We've published another research report that might...
# thinking-together
p
We've published another research report that might be of interest to this audience. It's an exploration of what "local-first" software might look like, why it's important, and some of our explorations therein. https://www.inkandswitch.com/local-first.html
👍 1
❤️ 9
s
Very excited to dig into this! You Ink & Switch folks know how to publish long articles... Will find time for it soon
s
Great write-up! Captures particularly well what we lost with moving to the cloud. I hope for a future where not just data but also the tools that we use to view and manipulate data as well as the 'sources' live interlinked in the same underlying distributed system.
With the Kanban app, for example, one user could post a comment on a card and another could move it to another column, and the merged result will reflect both of these changes.
Want this, extrapolated to 'code'.
r
This is one of my favorite articles in recent memory, thanks for sharing it and to everyone who put it together! The burning question to me is whether market forces will force cloud/web application developers to support local data storage? I tend to think not, that larger companies, who are the main drivers in funding software development, will choose collaboration features over local data storage features. And I'd even go further and say removing local data storage is probably a benefit because it helps protect intellectual property.
A simple thought experiment that shows how difficult it is to combine collaboration and local data storage: 1. I have a file and URL that anyone can use to edit it, 2. I edit that same file myself offline, 3. Someone else deletes that file online, 4. I go online and the file gets deleted locally via sync, 5. Without going back online, how do I get the version of that file back with my changes? I'd argue until there's an answer to that question, that's not an adequate local data storage solution. (If the paper has a solution that I missed please point it out!)
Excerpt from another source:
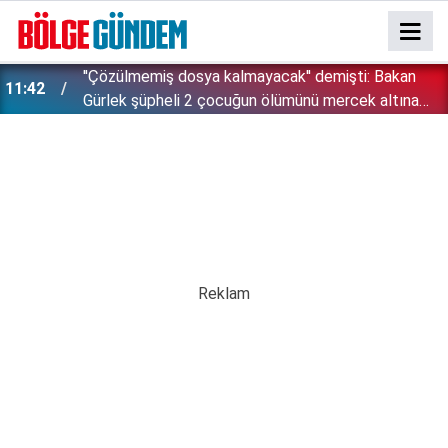
''Çözülmemiş dosya kalmayacak'' demişti: Bakan
11:42
!
Gürlek şüpheli 2 çocuğun ölümünü mercek altına
aldı!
Just to be crystal clear about why that's so important: If I can't do that then the data can be deleted out from under my nose (via sync), and I have no reliable way to get it back (because being able to access an older online version isn't something I have full control over). The only local data storage solution I care about is when I have 100% control over whether I can access the data, whenever I want, forever.
s
If we're keeping the entire history (like git), recovering the file might not bee too hard? The article talks about multiple parallel versions and you being able to reject incoming changes. https://hyp.is/cxLjzmztEem5O6v508vzkw/www.inkandswitch.com/local-first.html
This is also highlighted as a problem needing more research in the HCI section. If a document doesn't have one authoritative version, what does it mean?
r
Yeah I guess an automatically sync'd git repo is probably the best solution we currently have. That works decently well, but surfaces a needle in the haystack problem. It's hard enough to find the version of a file you're looking for with good clean commit messages written by a human, it'll be even harder with automatically generated ones.
s
If I squint a bit the model this leads to looks like an append-only log of all changes. Each person has their own local logs, which they can replicate, backup any way they choose. Other artifacts such as 'documents' are just materialized views of a subset of merged logs from different persons. In this way different versions of a doc are views that select different trails (transclusions?).
💯 1
r
(PS I couldn't see the annotation here, it says I have to be logged in? https://via.hypothes.is/https://www.inkandswitch.com/local-first.html#annotations:cxLjzmztEem5O6v508vzkw)
s
Sorry, it's just a highlight, not any other annotation. Highlights the paragraph "Most CRDT research..."
🙏 1
Google doc edits have zero commit messages. Yes I can 'view history' and see who changed what part of the text. I don't think this is too bad. Larger changes being grouped under a commit message definitely seems useful though.
r
Yeah, I think there are two competing ideas here: Collaboration and local data storage. The Google Docs model is great for collaboration (everyone always sees the most up-to-date document) but bad for data storage (someone can just delete something that's important to me). I'm trying to figure out if there's a solution that solves both of these well.
👍 1
Personally I prefer the git model to the Google Docs model, e.g., when and how I sync is entirely up to me. Which is a model that prioritizes local data storage. But the obvious problem with git and other version control systems is that they are hard to use, and probably only really viable for programmers.
s
I like git/hg but the manual work required often gets to me. I work on two machines and every time I switch there's some pull/push tedium.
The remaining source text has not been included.